I'm trying to build Python and OpenSSL from source in a container. Both seem to build correctly, but Python does not successfully create the _ssl module.
I've found a few guides online that say to un-comment and lines from Python-3.X.X/Modules/Setup and add the --openssldir=/usr/local/ssl flag to the ./configure step for OpenSSL. I do these in my dockerfile. This has had the effect that, during the ./configure output for Python, I see the following line.
checking for X509_VERIFY_PARAM_set1_host in libssl... yes
Yet I receive the following errors:
[91m*** WARNING: renaming "_ssl" since importing it failed: /usr/lib/x86_64-linux-gnu/libssl.so.1.1: version `OPENSSL_1_1_1' not found (required by build/lib.linux-x86_64-3.8/_ssl.cpython-38-x86_64-linux-gnu.so)
[0m[91m*** WARNING: renaming "_hashlib" since importing it failed: /usr/lib/x86_64-linux-gnu/libcrypto.so.1.1: version `OPENSSL_1_1_1' not found (required by build/lib.linux-x86_64-3.8/_hashlib.cpython-38-x86_64-linux-gnu.so)
[0m
Python build finished successfully!
...
Following modules built successfully but were removed because they could not be imported:
_hashlib _ssl
Could not build the ssl module!
Python requires an OpenSSL 1.0.2 or 1.1 compatible libssl with X509_VERIFY_PARAM_set1_host().

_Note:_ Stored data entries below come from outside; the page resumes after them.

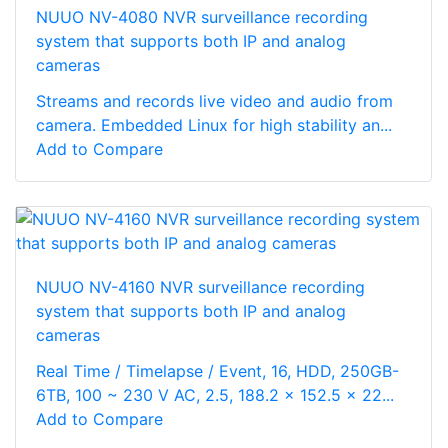
NUUO NV-4080 NVR surveillance recording
system that supports both IP and analog
cameras
Streams and records live video and audio from
camera. Embedded Linux for high stability an...
Add to Compare
NUUO NV-4160 NVR surveillance recording
system that supports both IP and analog
cameras
Real Time / Timelapse / Event, 16, HDD, 250GB-
6TB, 100 ~ 230 V AC, 2.5, 188.2 x 152.5 x 22...
Add to Compare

LibreSSL 2.6.4 and earlier do not provide the necessary APIs, https://github.com/libressl-portable/portable/issues/381
If ./configure finds X509..., why am I still getting the hashlib and ssl errors?
The full Dockerfile, FWIW:
FROM jenkins/jenkins:lts
USER root
RUN apt-get update && apt-get install -y apt-utils gcc make zlib1g-dev \
build-essential libffi-dev checkinstall libsqlite3-dev
RUN wget https://www.openssl.org/source/openssl-1.1.1d.tar.gz && \
tar xzf openssl-1.1.1d.tar.gz && \
cd openssl-1.1.1d && \
./config -Wl,--enable-new-dtags,-rpath,'$(LIBRPATH)' --prefix=/usr/local/ssl --openssldir=/usr/local/ssl && \
make && \
make test && \
make install
RUN wget -q https://www.python.org/ftp/python/3.8.2/Python-3.8.2.tgz && \
tar -xzf Python-3.8.2.tgz && \
cd Python-3.8.2 && \
./configure && \
make && \
make install
USER jenkins
The following worked for me on Amazon's EC2, with the default CentOS 7 system.

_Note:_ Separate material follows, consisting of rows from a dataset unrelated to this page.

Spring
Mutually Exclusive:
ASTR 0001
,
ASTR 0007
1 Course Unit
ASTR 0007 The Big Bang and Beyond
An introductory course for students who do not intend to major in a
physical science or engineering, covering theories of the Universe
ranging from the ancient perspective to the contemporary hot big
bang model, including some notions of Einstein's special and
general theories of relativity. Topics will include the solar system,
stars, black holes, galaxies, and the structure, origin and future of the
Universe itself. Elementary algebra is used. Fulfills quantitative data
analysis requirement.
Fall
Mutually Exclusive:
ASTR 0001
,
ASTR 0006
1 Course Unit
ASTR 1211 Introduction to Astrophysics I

First, the openssl libraries on CentOS 7 are too old (Python 3.9+ wants openssl 1.1.1+ and the version available is 1.0.x). Install the newer ones:
sudo yum install openssl11-devel
Note: since writing this answer, Amazon has end-of-life'd the openssl11-devel package and updated openssl-devel to 3.0.8. 3.0.8 is more than enough for Python, so now you can just do yum install openssl-devel.
Unfortunately, CentOS doesn't actually put the SSL libraries anywhere that Python can find them. With some trial and error, I found that this makes ./configure happy:
export OPENSSL_LIBS=/usr/lib64/libssl.so
./configure \
--with-openssl=/usr \
--with-openssl-rpath=/usr/lib64 \
--enable-optimizations
Explanation:
--with-openssl takes a path that ./configure appends include/openssl/ssl.h to, so make sure that is there for your system!When you run ./configure, you're looking for a line near the end of the output like:
checking for stdlib extension module _ssl... yes
If you see missing instead of yes, search config.log for openssl, which should give you some guidance about where it's screwing up.
Hopefully this saves someone else the many hours I spent figuring this out.